@@Djmohr - Thank you for your kind words. Already I am happily overwhelmed by how welcoming everyone has been. This surgery seems to be an amazing thing. Although I've read a lot about loose skin and other not-so-great things, almost everyone says it's the best thing they've ever done for themselves. I so look forward to changing my life this way also.
@@Cervidae - That eases my mind so much! I am VERY lucky that, besides PCOS, I have no other severe comorbidities. I am not anywhere near diabetic, no sleep apnea, and, if you can believe it, my blood pressure is actually lower than it was when I was 19 and 130lbs lighter. Weird. But the PCOS rages on. I'm right with you on the five o'clock shadow. Spiro was the third medicine I tried that I couldn't name. As you said, none of that even remotely touched the symptoms. If the surgery can relieve even part of that, I will be extremely grateful. And as for all my other relatively good health: I woke up about a week ago and realized that it IS strange and it WON'T last forever. One day there will be something, probably something tiny, that will tip it all over the edge. And that's it.

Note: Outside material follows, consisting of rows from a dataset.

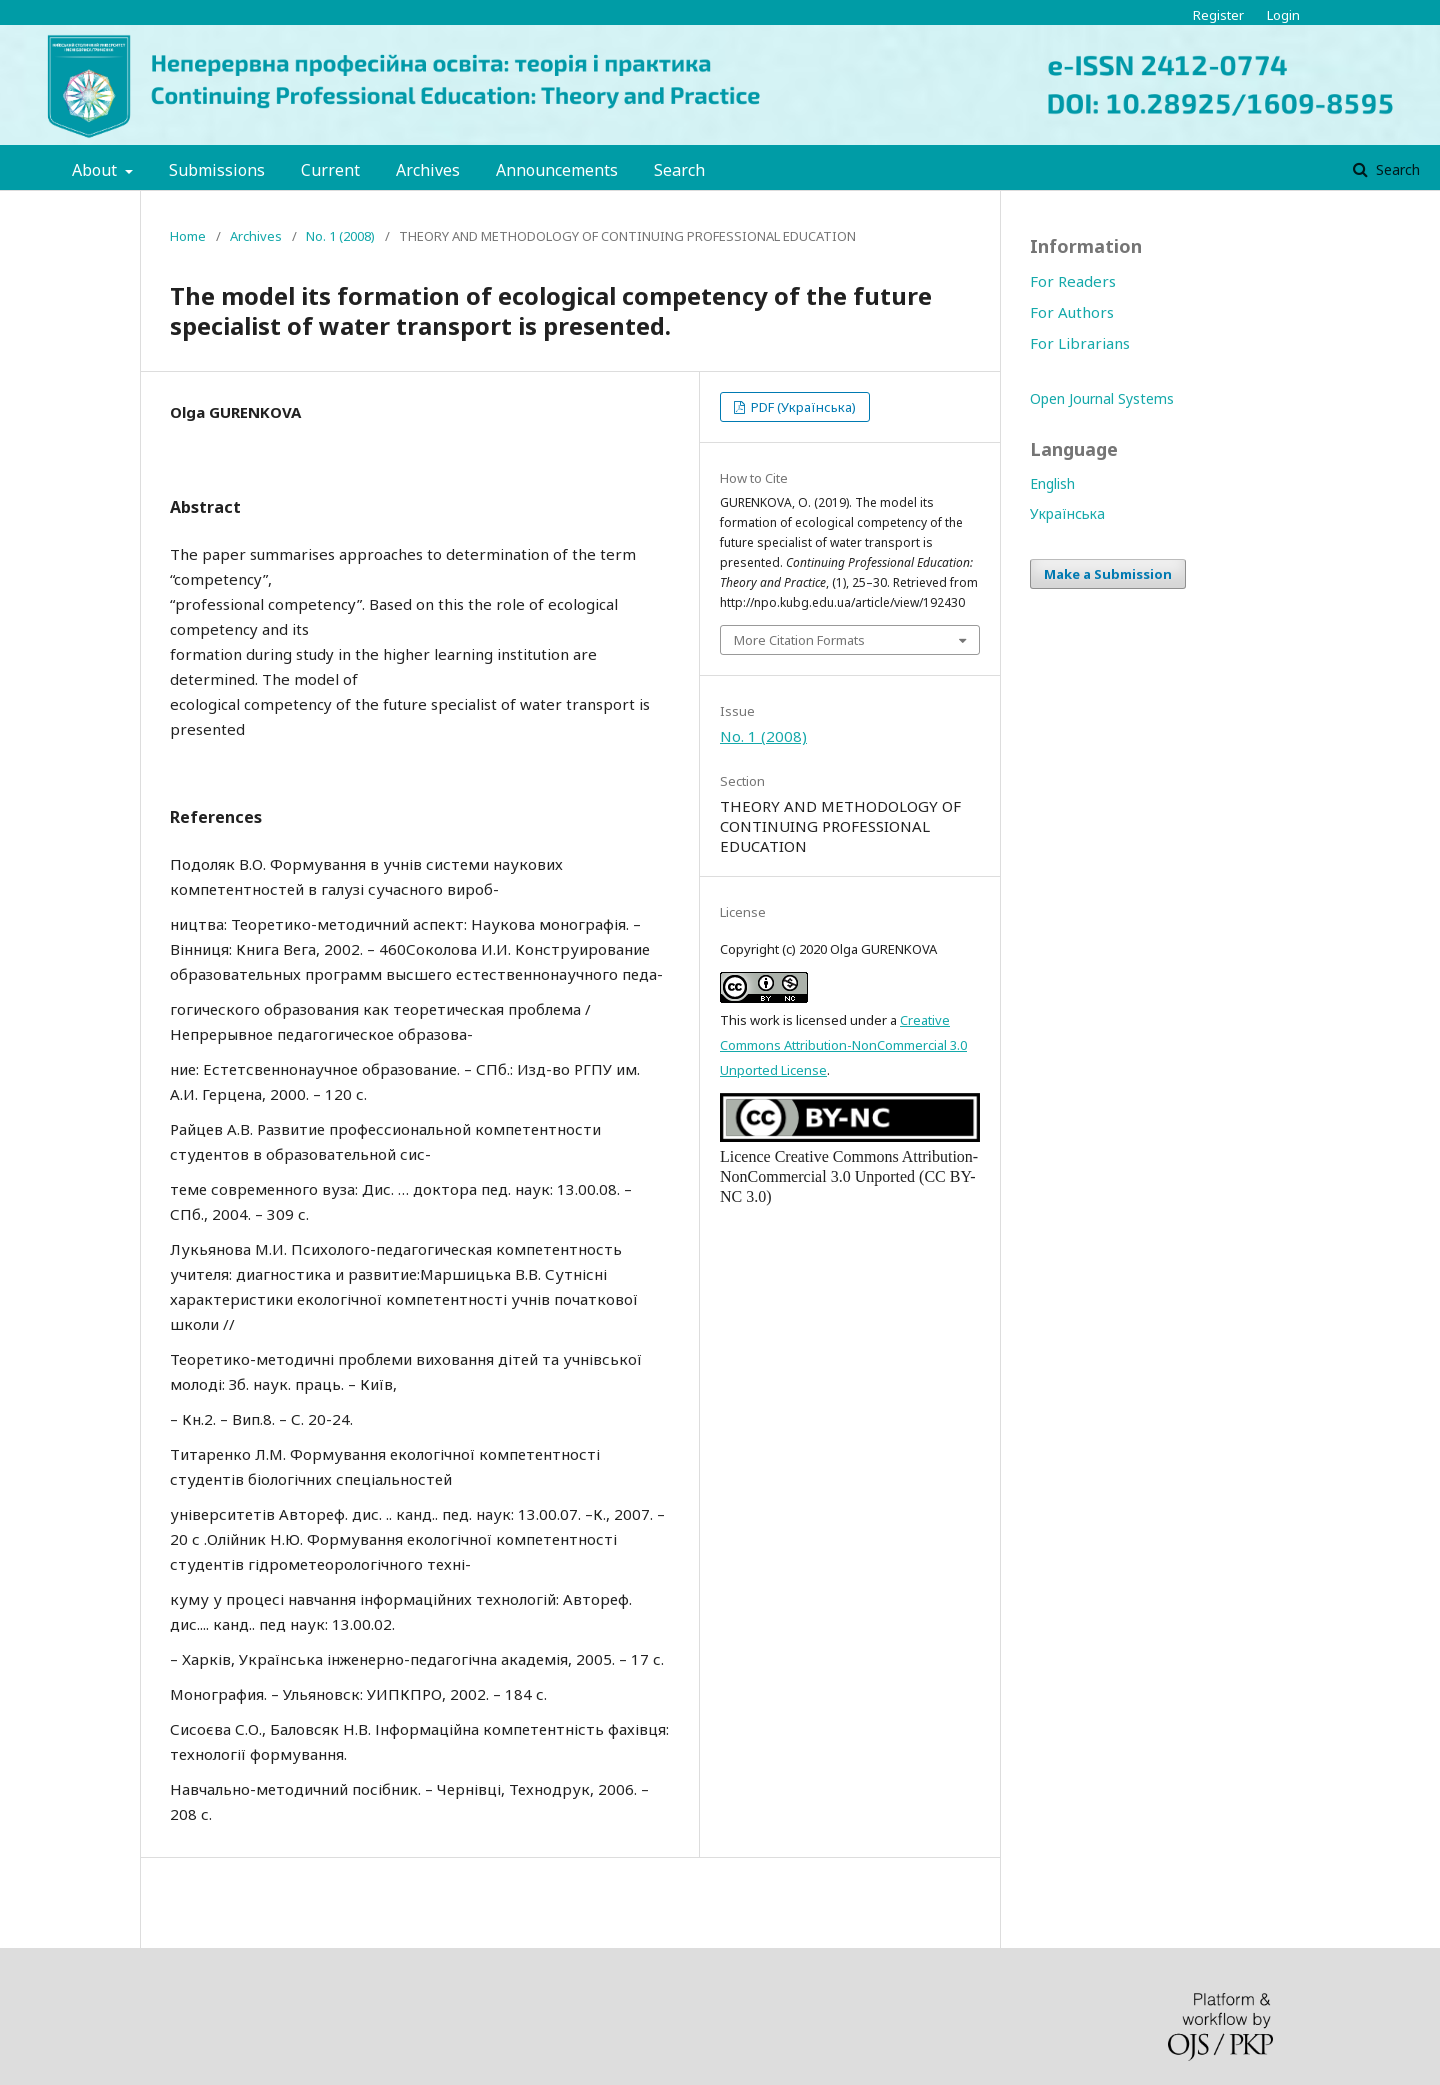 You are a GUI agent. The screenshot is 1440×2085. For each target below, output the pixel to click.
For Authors (1072, 312)
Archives (428, 170)
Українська (1067, 513)
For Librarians (1080, 343)
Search (679, 170)
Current (330, 170)
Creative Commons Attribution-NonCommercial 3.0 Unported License (843, 1045)
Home (188, 236)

If I am going to do this, I must do it while I am still strong.
I went with my mom to physical therapy a little while ago and saw person after person confined to scooters because of their weight. That scared the hell out of me. When I weighed 330-ish, I was able to walk a couple of miles on the beach one day, then climb up the massive cliff to get back to the car when we were ready to go. Thirty pounds later, I went to a Halloween haunt thing at the Queen Mary and, for the first time in my life, I had to sit down between going through haunted houses because my feet, ankles, knees, and back hurt so badly. Slowly but surely, I'm coming to the tipping point. I need to do this now. Sorry for the rambling. So much is going through my mind right now.